Hardliners in India have ransacked and set ablaze the home of a former Indian foreign minister Salman Khurshid which seems to be the latest incident of religious violence that critics say has been inflamed under Prime Minister Narendra Modi.
Salman Khurshid published a book last month in which he compared the kind of Hindu nationalism that has flourished under Modi to extremist groups such as ISIL (ISIS). Salman Khurshid is a Muslim and belongs to Indian Congress.
Police said a mob of about 20 people from a hardline local Hindu group massed outside Khurshid’s house near the northern city of Nainital on Monday.
“They shouted slogans, threw stones, broke several windows, ransacked the entry and set fire [to a door],” local police chief Jagdish Chandra said.
The extremists group had set fire to an effigy of Khurshid, fired shots and threatened the daughter-in-law of the caretaker with a gun.
Khurshid, who served as foreign minister from 2012 to 2014, was away with his family at the time of the incident. He later posted images of the aftermath of the attack on social media.
“Shame is too ineffective a word,” Khurshid, 68, said on social media.
“I hoped to open these doors to my friends who have left this calling card. Am I still wrong to say this cannot be Hinduism?” he added.

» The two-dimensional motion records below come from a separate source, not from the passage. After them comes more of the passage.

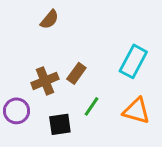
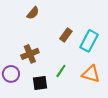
brown rectangle: (76, 73) -> (66, 35), moved

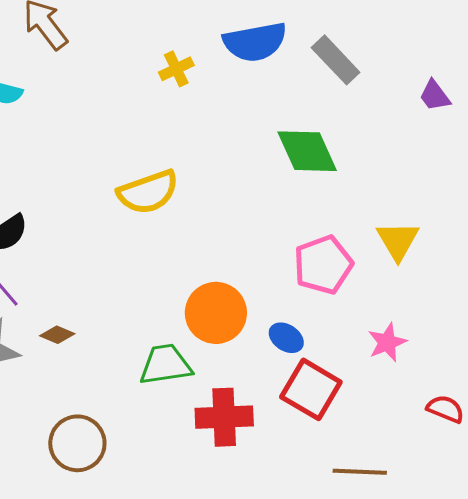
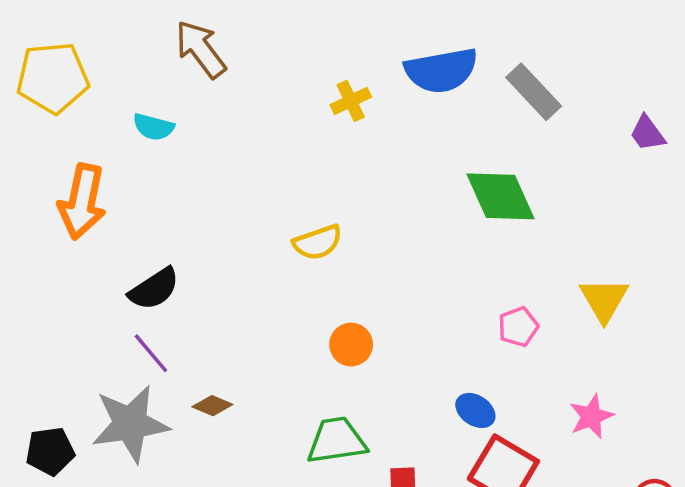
yellow semicircle: (148, 192) -> (318, 242), size x0.7
pink pentagon: (323, 265) -> (518, 327), size x0.6
orange circle: (216, 313) -> (351, 345), moved, size x0.6

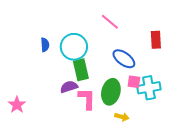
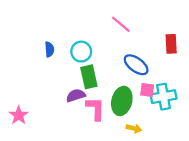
cyan circle: (74, 47) -> (81, 52), size x0.7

Activists say that religious minorities in Hindu-majority India have faced increased levels of discrimination and violence since Modi’s Hindu nationalist Bharatiya Janata Party (BJP) came to power in 2014.
In 2020, the US Commission on International Religious Freedom listed India as a “country of particular concern” for the first time since 2004. The listing continued in 2021.